Fighting the good fight
In the case of mid-market hotels, guests who were already being accommodated have been allowed to stay on, although this is not the case even in a few luxury hotels, where guests had been asked to leave prior to lockdown with hotels choosing to manage properties with a skeletal staff.
“Any guest who was staying with us prior to the lockdown has been given concessional rates to stay in the same hotel or a similar/higher category of one of our hotels in the vicinity. This is keeping in mind those hotels wherein operations have not been temporarily suspended as per Government regulations,” says Rattan Keswani, deputy managing director, Lemon Tree Hotels, a mid-market player in the Indian hospitality sector.

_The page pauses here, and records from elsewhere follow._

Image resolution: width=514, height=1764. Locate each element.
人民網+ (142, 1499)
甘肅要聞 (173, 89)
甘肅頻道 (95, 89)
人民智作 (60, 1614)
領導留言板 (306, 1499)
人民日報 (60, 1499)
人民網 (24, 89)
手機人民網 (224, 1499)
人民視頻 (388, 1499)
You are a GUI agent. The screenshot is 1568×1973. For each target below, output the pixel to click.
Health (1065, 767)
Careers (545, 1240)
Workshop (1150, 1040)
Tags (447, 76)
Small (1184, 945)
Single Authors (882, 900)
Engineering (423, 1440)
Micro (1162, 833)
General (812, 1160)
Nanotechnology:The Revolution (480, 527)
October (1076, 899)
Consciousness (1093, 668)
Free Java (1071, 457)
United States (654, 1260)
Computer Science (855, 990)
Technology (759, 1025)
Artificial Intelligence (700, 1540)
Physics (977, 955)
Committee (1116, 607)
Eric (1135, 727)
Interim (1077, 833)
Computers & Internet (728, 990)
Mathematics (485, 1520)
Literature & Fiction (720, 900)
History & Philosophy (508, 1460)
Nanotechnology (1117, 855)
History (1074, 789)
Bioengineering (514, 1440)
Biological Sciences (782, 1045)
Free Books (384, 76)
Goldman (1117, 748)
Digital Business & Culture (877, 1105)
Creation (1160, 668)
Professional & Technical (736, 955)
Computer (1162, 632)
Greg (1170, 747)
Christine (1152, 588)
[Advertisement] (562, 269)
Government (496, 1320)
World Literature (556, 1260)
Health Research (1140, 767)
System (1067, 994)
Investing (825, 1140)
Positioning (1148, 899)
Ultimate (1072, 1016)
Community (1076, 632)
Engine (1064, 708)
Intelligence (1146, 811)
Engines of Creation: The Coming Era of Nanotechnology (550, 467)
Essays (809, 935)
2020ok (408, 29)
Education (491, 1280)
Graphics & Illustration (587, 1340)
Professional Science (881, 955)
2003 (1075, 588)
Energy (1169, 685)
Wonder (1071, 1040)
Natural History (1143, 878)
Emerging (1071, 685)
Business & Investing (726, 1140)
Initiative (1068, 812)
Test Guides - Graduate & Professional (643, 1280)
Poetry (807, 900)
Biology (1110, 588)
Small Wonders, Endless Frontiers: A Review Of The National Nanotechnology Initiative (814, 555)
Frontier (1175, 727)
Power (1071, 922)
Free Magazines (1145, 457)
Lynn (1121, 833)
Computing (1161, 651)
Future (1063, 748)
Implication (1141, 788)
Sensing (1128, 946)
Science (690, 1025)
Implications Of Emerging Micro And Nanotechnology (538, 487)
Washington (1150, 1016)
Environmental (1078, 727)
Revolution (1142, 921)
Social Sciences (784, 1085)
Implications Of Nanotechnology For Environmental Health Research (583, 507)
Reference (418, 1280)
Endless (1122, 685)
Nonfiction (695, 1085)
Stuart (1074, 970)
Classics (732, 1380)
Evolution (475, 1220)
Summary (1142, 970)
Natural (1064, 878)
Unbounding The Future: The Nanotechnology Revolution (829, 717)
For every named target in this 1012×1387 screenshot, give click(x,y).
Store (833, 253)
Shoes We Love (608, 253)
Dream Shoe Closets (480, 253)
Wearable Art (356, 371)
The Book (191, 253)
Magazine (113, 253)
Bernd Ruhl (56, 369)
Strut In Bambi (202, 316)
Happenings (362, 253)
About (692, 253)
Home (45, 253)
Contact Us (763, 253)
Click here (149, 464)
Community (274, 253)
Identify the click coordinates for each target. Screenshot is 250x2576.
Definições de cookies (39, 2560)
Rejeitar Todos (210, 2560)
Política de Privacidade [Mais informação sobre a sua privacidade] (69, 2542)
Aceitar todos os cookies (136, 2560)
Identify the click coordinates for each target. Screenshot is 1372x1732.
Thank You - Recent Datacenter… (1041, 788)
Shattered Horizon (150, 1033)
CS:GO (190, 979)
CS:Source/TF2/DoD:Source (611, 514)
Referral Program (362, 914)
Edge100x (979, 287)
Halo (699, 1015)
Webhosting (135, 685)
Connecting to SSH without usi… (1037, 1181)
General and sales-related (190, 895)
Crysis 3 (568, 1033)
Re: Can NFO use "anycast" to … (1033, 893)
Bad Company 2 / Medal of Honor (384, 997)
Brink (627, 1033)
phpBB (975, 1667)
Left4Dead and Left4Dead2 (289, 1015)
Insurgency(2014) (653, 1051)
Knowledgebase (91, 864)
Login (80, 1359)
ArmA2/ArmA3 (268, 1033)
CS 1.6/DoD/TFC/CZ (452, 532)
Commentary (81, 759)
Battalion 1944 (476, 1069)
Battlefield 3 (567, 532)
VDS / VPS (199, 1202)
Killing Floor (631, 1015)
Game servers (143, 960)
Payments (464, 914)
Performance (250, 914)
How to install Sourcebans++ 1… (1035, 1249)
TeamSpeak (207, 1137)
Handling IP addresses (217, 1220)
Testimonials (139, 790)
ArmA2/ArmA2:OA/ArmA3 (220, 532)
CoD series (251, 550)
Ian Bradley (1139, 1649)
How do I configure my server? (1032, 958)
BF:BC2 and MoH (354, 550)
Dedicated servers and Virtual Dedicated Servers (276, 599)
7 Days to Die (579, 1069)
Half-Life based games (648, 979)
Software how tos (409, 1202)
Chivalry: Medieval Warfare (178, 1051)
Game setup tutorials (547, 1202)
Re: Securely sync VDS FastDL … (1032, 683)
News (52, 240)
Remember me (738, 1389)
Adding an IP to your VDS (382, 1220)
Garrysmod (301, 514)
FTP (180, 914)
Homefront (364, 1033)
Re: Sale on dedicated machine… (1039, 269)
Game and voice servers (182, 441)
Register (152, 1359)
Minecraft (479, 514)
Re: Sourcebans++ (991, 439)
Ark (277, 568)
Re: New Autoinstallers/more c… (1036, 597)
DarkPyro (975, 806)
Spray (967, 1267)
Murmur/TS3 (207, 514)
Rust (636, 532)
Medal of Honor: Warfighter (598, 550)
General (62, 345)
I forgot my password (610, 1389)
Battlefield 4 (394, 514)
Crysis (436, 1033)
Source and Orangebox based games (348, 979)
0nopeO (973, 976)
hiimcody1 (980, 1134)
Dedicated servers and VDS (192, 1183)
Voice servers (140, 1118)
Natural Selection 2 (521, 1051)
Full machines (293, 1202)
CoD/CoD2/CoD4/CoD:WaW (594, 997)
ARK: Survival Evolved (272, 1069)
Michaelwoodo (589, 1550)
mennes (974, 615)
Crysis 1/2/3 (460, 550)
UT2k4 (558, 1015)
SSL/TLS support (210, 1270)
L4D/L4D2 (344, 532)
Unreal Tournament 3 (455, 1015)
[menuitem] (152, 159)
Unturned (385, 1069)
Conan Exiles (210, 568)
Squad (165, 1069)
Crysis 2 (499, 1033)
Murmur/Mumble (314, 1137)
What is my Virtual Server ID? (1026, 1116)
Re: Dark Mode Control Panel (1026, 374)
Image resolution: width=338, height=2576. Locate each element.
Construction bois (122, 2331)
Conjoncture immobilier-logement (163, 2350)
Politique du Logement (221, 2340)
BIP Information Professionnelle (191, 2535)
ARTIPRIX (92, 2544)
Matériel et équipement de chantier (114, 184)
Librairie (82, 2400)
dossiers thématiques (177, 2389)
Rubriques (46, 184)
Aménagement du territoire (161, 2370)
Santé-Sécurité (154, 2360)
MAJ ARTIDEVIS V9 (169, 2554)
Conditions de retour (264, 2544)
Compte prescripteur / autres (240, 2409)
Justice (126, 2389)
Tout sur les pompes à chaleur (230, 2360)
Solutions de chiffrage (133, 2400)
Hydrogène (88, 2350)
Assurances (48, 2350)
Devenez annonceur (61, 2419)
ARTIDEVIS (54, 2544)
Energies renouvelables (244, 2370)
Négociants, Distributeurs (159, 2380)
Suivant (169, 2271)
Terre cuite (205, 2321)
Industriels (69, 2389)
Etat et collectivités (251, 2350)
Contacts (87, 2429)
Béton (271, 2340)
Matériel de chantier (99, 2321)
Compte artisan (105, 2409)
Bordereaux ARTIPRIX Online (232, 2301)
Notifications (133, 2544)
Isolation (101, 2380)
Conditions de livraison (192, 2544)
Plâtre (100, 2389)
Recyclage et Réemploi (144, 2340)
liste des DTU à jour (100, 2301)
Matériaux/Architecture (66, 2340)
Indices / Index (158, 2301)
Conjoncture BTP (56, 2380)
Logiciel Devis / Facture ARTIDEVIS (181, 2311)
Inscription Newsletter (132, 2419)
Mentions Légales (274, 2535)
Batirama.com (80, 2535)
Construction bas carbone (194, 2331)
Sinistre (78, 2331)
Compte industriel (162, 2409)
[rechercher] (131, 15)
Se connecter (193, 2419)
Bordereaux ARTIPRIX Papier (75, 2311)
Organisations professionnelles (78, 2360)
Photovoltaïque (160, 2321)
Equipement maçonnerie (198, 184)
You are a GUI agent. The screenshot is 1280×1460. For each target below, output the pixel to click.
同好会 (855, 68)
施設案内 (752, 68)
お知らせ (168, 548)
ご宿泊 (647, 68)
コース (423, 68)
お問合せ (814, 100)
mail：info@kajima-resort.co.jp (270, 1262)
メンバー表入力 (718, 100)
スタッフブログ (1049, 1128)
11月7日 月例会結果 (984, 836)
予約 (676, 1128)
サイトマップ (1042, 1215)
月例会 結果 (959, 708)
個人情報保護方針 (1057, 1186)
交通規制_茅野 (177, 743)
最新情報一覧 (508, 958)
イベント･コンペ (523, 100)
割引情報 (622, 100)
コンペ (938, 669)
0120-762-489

Properties like the Taj Group and Club Mahindra Holidays, on the other hand, did their bit by offering properties to be used as quarantine facilities and accommodate frontline workers. Notably, the iconic Taj Mahal Palace in Mumbai took in doctors and hospital staff working in places like Bandra, Kalyan and Marol as the frontline workers were facing restriction and opposition in the residential colonies they lived in. This was until six members of the hotel staff tested positive for the virus a couple of weeks ago.
While established hotel chains can afford to show generosity in this hour of crisis without unreasonable fear of crackdown by local authorities, it is the small-scale players who have taken up the bulk of the task of accommodating stranded tourists, even if it means facing resistance in the society they operate in.
“We have been appreciated by embassies but neighbours continue to report the presence of foreign nationals from time-to-time, especially when a new member joins us, and the police have to drop in to check if everything is in order. We understand the neighbours are worried, so we ensure social distancing inside the property and only admit people with medical certificates and a letter stating they are a guest of the embassy,” says Nikhil. He adds: “These people have now become like a family to us.”